Mormons also believe that rather than we as humans existing to glorify God, His purpose is to help us:
"For behold, this is my work and my glory--to bring to pass the immortality and eternal life of man." (Moses 1:39)
Gordon B. Hinckley, former President of the Mormon Church, related a story from his missionary days in London:
As I was presenting my message, a heckler interrupted to say, "Why don't you stay with the doctrine of the Bible which says in John [4:24], 'God is a Spirit'?"
I opened my Bible to the verse he had quoted and read to him the entire verse: "God is a Spirit: and they that worship him must worship him in spirit and in truth."
I said, "Of course God is a spirit, and so are you, in the combination of spirit and body that makes of you a living being, and so am I." Each of us is a dual being of spiritual entity and physical entity.
Understanding the true nature of God also includes the belief that humans have divinity as a birthright and that they can continue to grow and develop and learn line upon line and precept upon precept into the eternities, after a universal resurrection through Christ's grace. Christ's command to become "perfect, even as your Father which is in heaven is perfect" (Matt. 5:48) is also a literal command. We are to follow the pattern that God the Father and Jesus Christ, His Son, have set for us in every way. Perfection is not achievable in this lifetime and our ideas of perfection may be turned on end in the after-life, but becoming perfect means becoming our best selves, not losing our own individuality.
When we forget God's true nature, it may become easier for us to forget our own nature as His children. We may forget that we are meant for better things than we may have experienced in this mortal existence. Being deadened to the tragedies of life is not our destiny as God's children. We are to seek for greater things, to demand justice for wrongs, to vote for better government, to create a better future for the next generation. We are to help those who face difficult challenges around us and help ourselves when the challenges are our own. Seeing the divine in ourselves means admitting failures and weaknesses without despair, and seeking out help in the form of mental health professionals, medication, and all that is better that life may have to offer us.

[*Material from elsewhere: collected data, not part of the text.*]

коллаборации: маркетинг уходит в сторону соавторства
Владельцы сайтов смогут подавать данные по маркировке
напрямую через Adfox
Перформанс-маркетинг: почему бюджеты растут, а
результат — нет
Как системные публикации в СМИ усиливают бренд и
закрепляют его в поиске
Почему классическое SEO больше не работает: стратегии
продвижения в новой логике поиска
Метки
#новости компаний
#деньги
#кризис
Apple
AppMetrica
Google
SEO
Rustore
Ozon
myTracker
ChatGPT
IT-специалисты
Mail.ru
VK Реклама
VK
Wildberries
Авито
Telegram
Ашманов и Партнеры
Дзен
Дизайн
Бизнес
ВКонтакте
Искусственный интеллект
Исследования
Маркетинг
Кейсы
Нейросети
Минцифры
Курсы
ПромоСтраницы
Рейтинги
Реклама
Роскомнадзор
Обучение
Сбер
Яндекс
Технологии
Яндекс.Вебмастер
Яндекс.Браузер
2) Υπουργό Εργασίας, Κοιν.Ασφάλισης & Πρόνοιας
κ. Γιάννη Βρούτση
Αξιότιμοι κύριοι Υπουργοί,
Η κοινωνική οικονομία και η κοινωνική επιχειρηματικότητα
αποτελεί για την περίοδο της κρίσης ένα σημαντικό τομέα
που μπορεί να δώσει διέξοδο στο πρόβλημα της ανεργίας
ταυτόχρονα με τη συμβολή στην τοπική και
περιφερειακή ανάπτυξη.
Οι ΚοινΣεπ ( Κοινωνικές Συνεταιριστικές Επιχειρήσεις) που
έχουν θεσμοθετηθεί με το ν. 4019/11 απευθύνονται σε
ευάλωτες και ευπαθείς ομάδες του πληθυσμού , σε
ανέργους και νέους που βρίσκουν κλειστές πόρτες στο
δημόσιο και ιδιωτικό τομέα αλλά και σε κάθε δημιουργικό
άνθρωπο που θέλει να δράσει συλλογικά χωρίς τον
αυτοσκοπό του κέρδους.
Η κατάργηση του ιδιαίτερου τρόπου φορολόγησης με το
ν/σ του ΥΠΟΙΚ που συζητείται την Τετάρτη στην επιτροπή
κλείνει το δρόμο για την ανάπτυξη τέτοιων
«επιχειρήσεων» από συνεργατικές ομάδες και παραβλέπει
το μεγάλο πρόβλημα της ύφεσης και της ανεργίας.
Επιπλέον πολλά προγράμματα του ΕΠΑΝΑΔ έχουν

Though children of God, we may also forget that we do not have merely a physical body, but also a spirit that demands that we reach beyond our grasp to satisfy needs beyond the basest. If we are looking carefully, we will be able to see times when we can set aside physical needs and attend to spiritual needs, from the creation of beauty in art to the choice to love those who are different from us and to forgive those who have hurt us. As children of God, we need not always react on a purely animalistic level, selfishly, violently. Physicality is part of our nature as mortal humans, but it is not the only part of us.

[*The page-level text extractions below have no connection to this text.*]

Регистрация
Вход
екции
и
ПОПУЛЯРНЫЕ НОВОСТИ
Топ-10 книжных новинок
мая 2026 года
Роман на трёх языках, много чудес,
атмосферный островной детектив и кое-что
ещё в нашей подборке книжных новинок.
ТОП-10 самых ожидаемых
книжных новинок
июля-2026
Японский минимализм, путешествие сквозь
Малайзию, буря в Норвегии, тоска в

If we do not know that we are children of God, we can also sometimes forget that those around us are also children of God. It can make it easier to imagine that we are excused from showing compassion if it is too difficult, or that "logic" and "economics" allow us to make spreadsheets determining certain lives are not as valuable as others to society in general. If you see all humanity as having seeds of the divine within them, there is no excuse to divide into racial or ethnic groups and imagine one group is better than another. All children of God are beloved by Him. All deserve to be treated with kindness, all races, creeds, and heritages.

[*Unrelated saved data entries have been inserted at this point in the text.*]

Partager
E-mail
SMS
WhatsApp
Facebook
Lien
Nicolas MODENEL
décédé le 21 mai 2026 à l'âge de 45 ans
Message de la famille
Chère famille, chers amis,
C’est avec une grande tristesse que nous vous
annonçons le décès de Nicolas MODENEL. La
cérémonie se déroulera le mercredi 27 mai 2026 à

Elder Jeffrey Holland has said that the only thing that makes God weep is seeing His own children treat each other without love. If we are to become more like God as His children, we must learn to love as He does, with an infinite compassion, a sweeping embrace of all humans, an all-encompassing offer to serve. We must do as Christ would do, which is to seek out the downtrodden, the sinners, those who have been rejected and cast out, and succor them, both physically and spiritually. That is what makes us children of God.